#### Data in this exercise ####

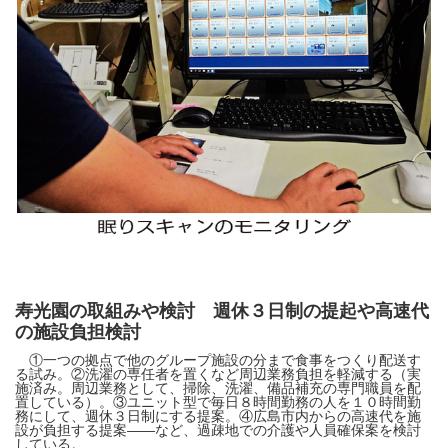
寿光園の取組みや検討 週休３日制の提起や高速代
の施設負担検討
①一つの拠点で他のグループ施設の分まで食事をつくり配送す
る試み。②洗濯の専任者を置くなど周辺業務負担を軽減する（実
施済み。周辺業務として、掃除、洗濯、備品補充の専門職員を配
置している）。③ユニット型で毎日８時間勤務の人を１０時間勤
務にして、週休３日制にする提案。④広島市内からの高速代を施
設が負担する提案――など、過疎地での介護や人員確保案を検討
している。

####
#### Data in this exercise ####

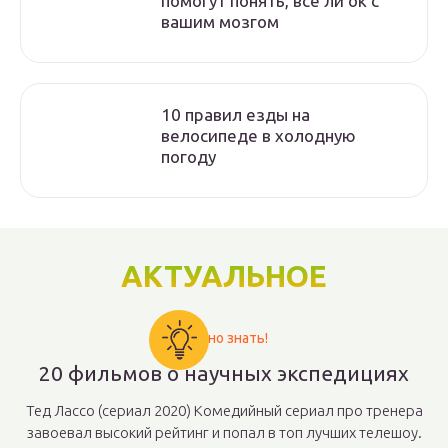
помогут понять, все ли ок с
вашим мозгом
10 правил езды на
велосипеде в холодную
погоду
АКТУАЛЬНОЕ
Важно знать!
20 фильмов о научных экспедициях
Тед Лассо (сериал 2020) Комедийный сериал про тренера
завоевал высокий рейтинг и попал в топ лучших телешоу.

####
#### Data in this exercise ####

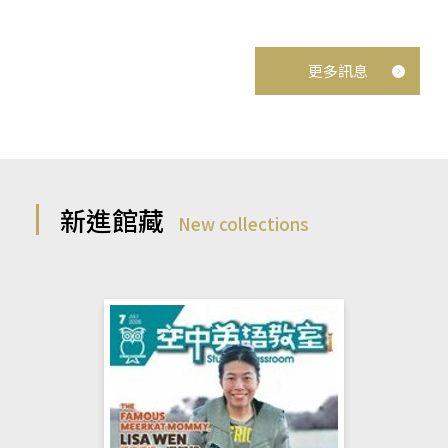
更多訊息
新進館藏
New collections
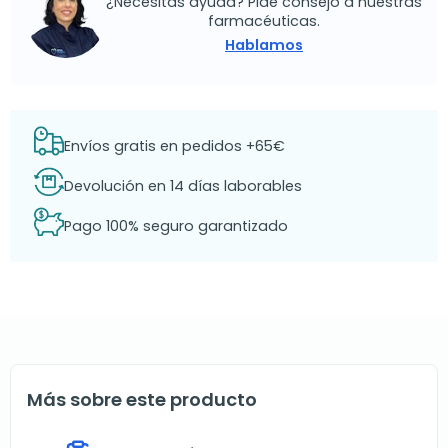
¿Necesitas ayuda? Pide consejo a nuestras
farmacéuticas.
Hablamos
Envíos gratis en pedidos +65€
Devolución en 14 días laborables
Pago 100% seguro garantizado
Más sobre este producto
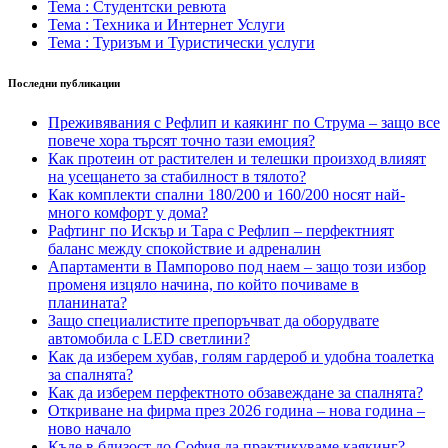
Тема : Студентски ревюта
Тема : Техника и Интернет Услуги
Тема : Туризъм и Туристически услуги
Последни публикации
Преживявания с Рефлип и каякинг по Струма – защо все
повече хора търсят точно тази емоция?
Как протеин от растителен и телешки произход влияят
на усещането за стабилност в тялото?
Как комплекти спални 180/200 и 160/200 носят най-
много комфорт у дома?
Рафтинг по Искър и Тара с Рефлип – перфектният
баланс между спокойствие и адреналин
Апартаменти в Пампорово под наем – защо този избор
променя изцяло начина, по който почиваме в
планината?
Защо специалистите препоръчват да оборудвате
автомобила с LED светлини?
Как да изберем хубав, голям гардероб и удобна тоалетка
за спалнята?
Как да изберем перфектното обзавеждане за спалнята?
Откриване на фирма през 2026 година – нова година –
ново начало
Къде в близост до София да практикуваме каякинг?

####

Produce only the lines from the line containing "10 правил езды на" through the line containing "завоевал высокий рейтинг", inclusive of both, exactly as they stand in the entries above.

10 правил езды на
велосипеде в холодную
погоду
АКТУАЛЬНОЕ
Важно знать!
20 фильмов о научных экспедициях
Тед Лассо (сериал 2020) Комедийный сериал про тренера
завоевал высокий рейтинг и попал в топ лучших телешоу.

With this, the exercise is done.